TASK INPUT
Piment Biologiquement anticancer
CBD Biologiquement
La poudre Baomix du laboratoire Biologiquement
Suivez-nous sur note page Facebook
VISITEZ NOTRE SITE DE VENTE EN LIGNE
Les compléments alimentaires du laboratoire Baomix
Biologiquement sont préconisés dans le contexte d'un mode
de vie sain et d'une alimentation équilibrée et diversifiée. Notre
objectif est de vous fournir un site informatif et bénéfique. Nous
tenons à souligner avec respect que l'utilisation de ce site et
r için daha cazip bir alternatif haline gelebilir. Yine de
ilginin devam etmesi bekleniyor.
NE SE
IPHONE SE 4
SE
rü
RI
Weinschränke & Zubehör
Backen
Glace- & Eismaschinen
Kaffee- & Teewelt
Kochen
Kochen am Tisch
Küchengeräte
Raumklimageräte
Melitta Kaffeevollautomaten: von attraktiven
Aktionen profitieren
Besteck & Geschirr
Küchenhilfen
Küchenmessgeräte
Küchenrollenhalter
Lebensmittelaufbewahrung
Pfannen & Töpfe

--

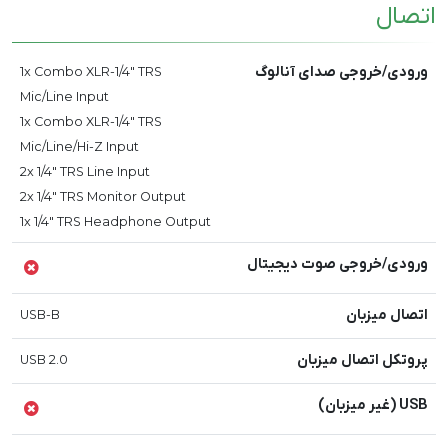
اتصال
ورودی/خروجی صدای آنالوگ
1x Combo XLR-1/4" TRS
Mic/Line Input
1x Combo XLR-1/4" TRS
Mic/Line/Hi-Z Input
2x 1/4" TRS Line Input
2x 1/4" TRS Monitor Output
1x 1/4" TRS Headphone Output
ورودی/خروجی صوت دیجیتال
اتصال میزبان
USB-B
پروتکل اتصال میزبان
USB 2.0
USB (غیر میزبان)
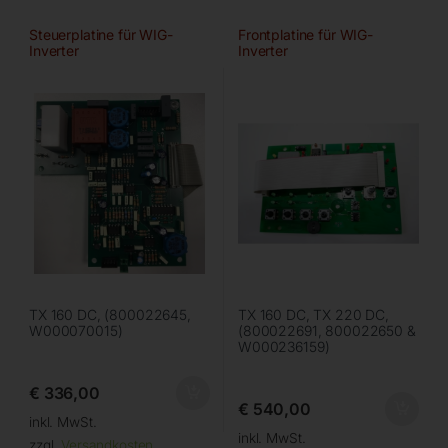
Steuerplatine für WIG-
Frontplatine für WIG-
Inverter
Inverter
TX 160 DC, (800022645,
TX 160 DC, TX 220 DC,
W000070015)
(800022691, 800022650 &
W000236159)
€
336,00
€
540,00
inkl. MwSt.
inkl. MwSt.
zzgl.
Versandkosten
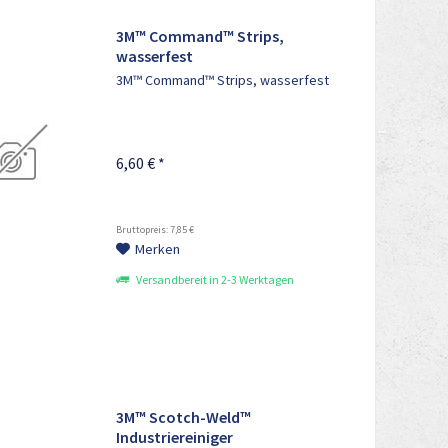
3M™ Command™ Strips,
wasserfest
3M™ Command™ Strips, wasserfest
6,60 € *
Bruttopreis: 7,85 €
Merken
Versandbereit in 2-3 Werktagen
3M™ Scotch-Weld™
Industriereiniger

TASK GOAL
Set down only the lines above that fall between the line holding "r için daha" and the line holding "Pfannen & Töpfe", inclusive, keeping each exact.

EXERCISE OUTPUT
r için daha cazip bir alternatif haline gelebilir. Yine de
ilginin devam etmesi bekleniyor.
NE SE
IPHONE SE 4
SE
rü
RI
Weinschränke & Zubehör
Backen
Glace- & Eismaschinen
Kaffee- & Teewelt
Kochen
Kochen am Tisch
Küchengeräte
Raumklimageräte
Melitta Kaffeevollautomaten: von attraktiven
Aktionen profitieren
Besteck & Geschirr
Küchenhilfen
Küchenmessgeräte
Küchenrollenhalter
Lebensmittelaufbewahrung
Pfannen & Töpfe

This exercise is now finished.